Tame Impala – The Slow Rush

Cela fait maintenant une décennie que Tame Impala a réussi à s’imposer parmi les plus grands groupes du moment. Ayant débarqué avec un Innerspeaker qui a remis au goût du jour les bases du rock psychédélique, Kevin Parker n’a pas caché ses ambitions pop au fil du temps. Deux ans plus tard, il connaîtra la consécration avec Lonerism en 2012 ainsi que Currents trois ans plus tard (chroniqué ici). Suite à cela, le monde de la musique se l’arrache et l’australien s’approprie de plus en plus la musique pop. Quatre ans et demi se sont écoulés et il revient enfin avec son successeur nommé The Slow Rush.

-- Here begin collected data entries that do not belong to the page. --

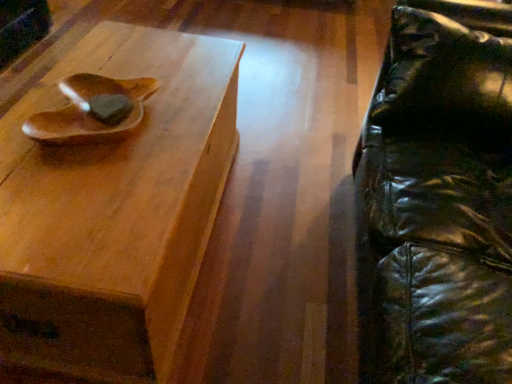 Question: From a real-world perspective, does wooden bowl at upper left stand above black leather swivel chair at right?

Choices:
 (A) no
 (B) yes

Answer: (B)

Question: Is wooden bowl at upper left positioned before black leather swivel chair at right?

Choices:
 (A) no
 (B) yes

Answer: (A)

Question: Considering the relative sizes of wooden bowl at upper left and black leather swivel chair at right in the image provided, is wooden bowl at upper left smaller than black leather swivel chair at right?

Choices:
 (A) yes
 (B) no

Answer: (A)

Question: Can you confirm if wooden bowl at upper left is shorter than black leather swivel chair at right?

Choices:
 (A) yes
 (B) no

Answer: (A)

Question: Is wooden bowl at upper left behind black leather swivel chair at right?

Choices:
 (A) yes
 (B) no

Answer: (A)

Question: Does wooden bowl at upper left appear on the left side of black leather swivel chair at right?

Choices:
 (A) no
 (B) yes

Answer: (B)

Question: Can you confirm if wooden tray at upper left is shorter than wooden bowl at upper left?

Choices:
 (A) no
 (B) yes

Answer: (A)

Question: Is wooden tray at upper left thinner than wooden bowl at upper left?

Choices:
 (A) no
 (B) yes

Answer: (A)

Question: Can you confirm if wooden tray at upper left is taller than wooden bowl at upper left?

Choices:
 (A) yes
 (B) no

Answer: (A)

Question: Are wooden tray at upper left and wooden bowl at upper left making contact?

Choices:
 (A) no
 (B) yes

Answer: (A)

Question: Is wooden bowl at upper left located within wooden tray at upper left?

Choices:
 (A) no
 (B) yes

Answer: (A)

Question: Considering the relative positions of wooden tray at upper left and wooden bowl at upper left in the image provided, is wooden tray at upper left in front of wooden bowl at upper left?

Choices:
 (A) yes
 (B) no

Answer: (A)

Question: Can you confirm if wooden bowl at upper left is smaller than wooden tray at upper left?

Choices:
 (A) yes
 (B) no

Answer: (A) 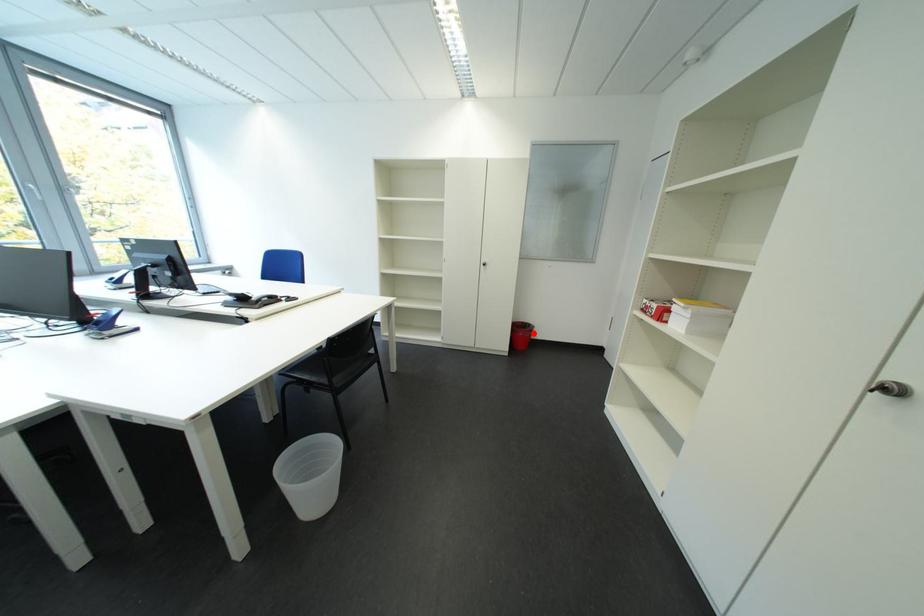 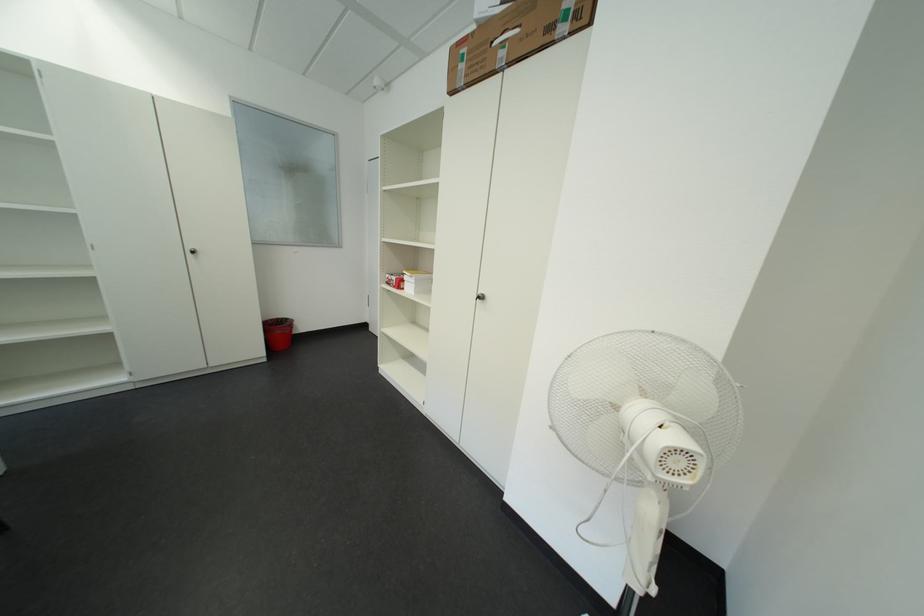 Question: A red point is marked in image1. In image2, is the corresponding 3D point closer to the camera or farther? Reply with the corresponding letter.

Choices:
 (A) The corresponding 3D point is closer.
 (B) The corresponding 3D point is farther.

Answer: (A) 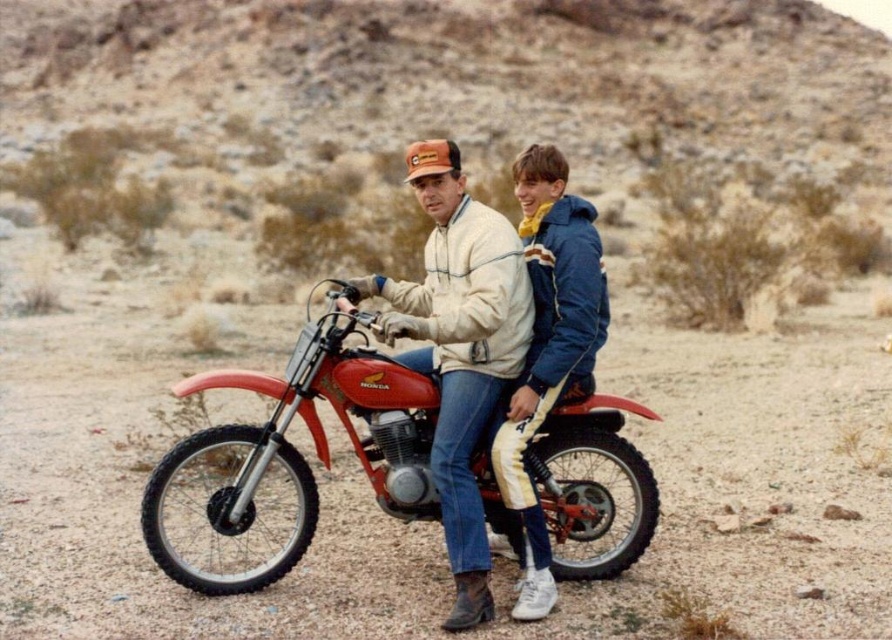 Who is more forward, (538, 212) or (577, 400)?

Positioned in front is point (577, 400).

Can you confirm if white fleece jacket at center is thinner than shiny red dirt bike at center?

Yes.

Where is `white fleece jacket at center`? This screenshot has height=640, width=892. white fleece jacket at center is located at coordinates (494, 353).

In order to click on white fleece jacket at center in this screenshot , I will do `click(494, 353)`. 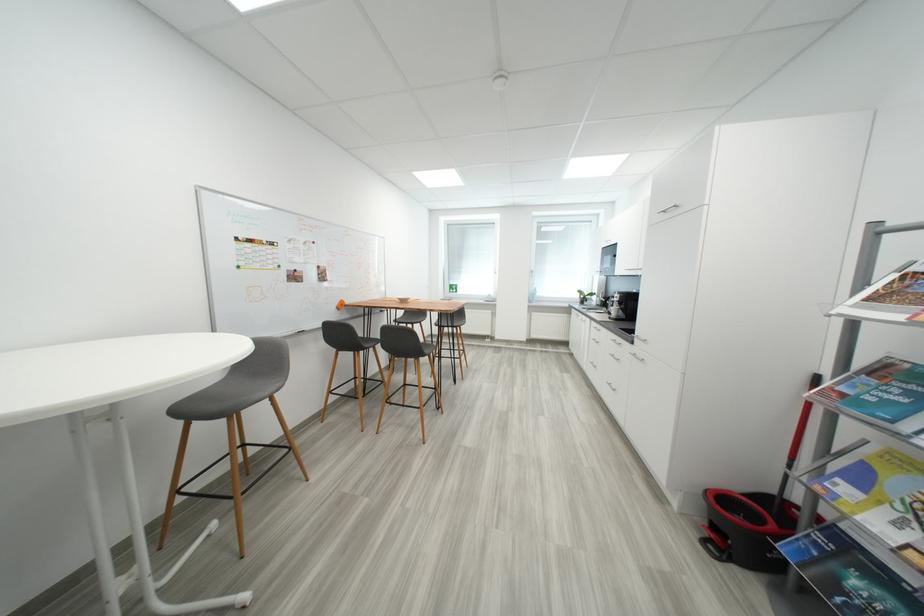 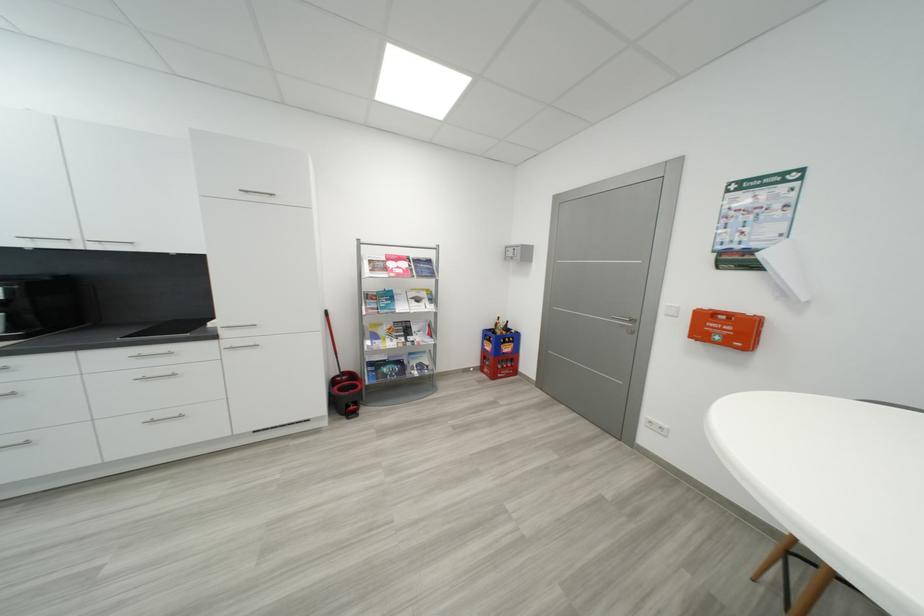 Where in the second image is the point corresponding to pixel 650 339 from the first image?

(256, 325) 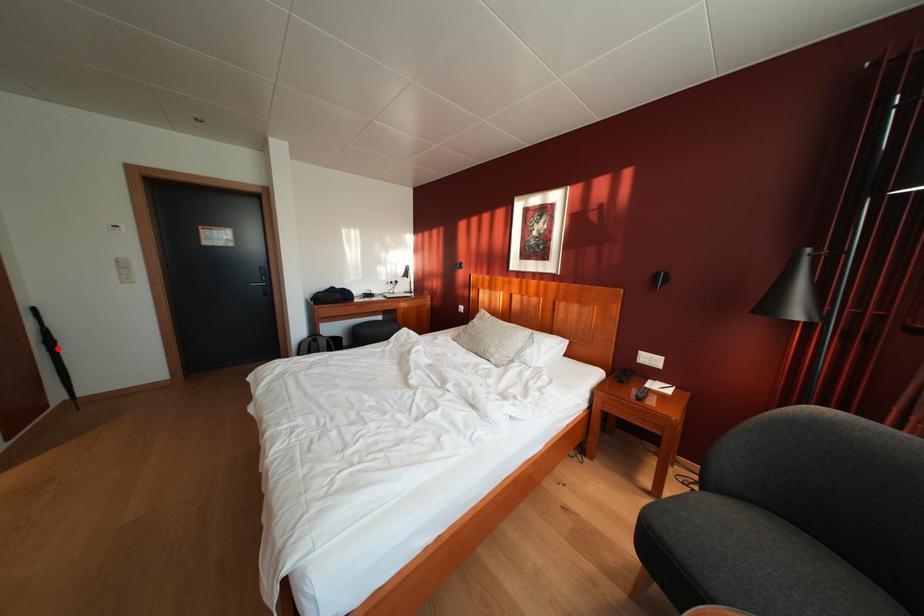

Comme il faut s’y attendre, Tame Impala reprend là où il s’est arrêté avec Currents. En prenant bien son temps, Kevin Parker privilégie une fois de plus les synthés et autres claviers ainsi que les sonorités plus électroniques, plus pop et plus groovy qui sont au programme des titres comme « One More Year » en guise d’introduction. Ses précédentes collaborations avec entre autres Lady Gaga et Mark Ronson l’ont marqué et des traces d’ADN sont trouvables que ce soit sur des morceaux plus sophistiqués comme « Instant Destiny », « Breathe Deeper » ou encore « On Track » qui rappellent quelque peu la tendance actuelle sans oublier la voix beaucoup plus mise en avant de l’australien et moins masqué par les effets psyché sur les albums précédents.

Et même si les breaks de batterie peuvent rappeler les rythmiques plus hip-hop et si des titres fusent avec les ambiances plus groove avec « Borderline » ou d’autres plus synthétiques avec « Is It True » et « Glimmer » où l’on pensera à du Daft Punk par moments, Tame Impala n’a tout de même pas perdu sa verve psychédélique. Elle résonne de temps à autre que ce soit sur la pop délicieuse de « Lost In Yesterday » à la ligne de basse groovy qui est une quête d’une nostalgie révolue tandis que « Posthumous Forgiveness » relate la perte d’un être cher. Mais qu’importe, les australiens continuent leur mutation musicale qui aliénera la majorité de leur fanbase.

Pour paraphraser un titre du groupe: « Yes, I’m changing ». Donc oui, il est bien loin le temps du Tame Impala qui nous ensorcelait avec un « Why Won’t You Make Up Your Mind » ou un « Elephant » et « Feels Like We’re Only Go Backwards ». Et même lorsqu’ils tentent de revenir aux bases notamment sur le final « One More Hour » avec son crescendo psychédélique où l’on s’attendait à quelque chose de plus explosif à la « Nothing That Has Happened So Far Has Been Anything We Could Control », ce n’est plus le groupe australien du début de la décennie antérieure. The Slow Rush est une ultime preuve que Kevin Parker est devenu un musicien qui a dépassé ce stade de rockeur psychédélique pour les hipsters. Ce renouveau pop ira décontenancer plus d’un mais rien n’enlèvera le fait que les australiens savent être groovy pour le coup.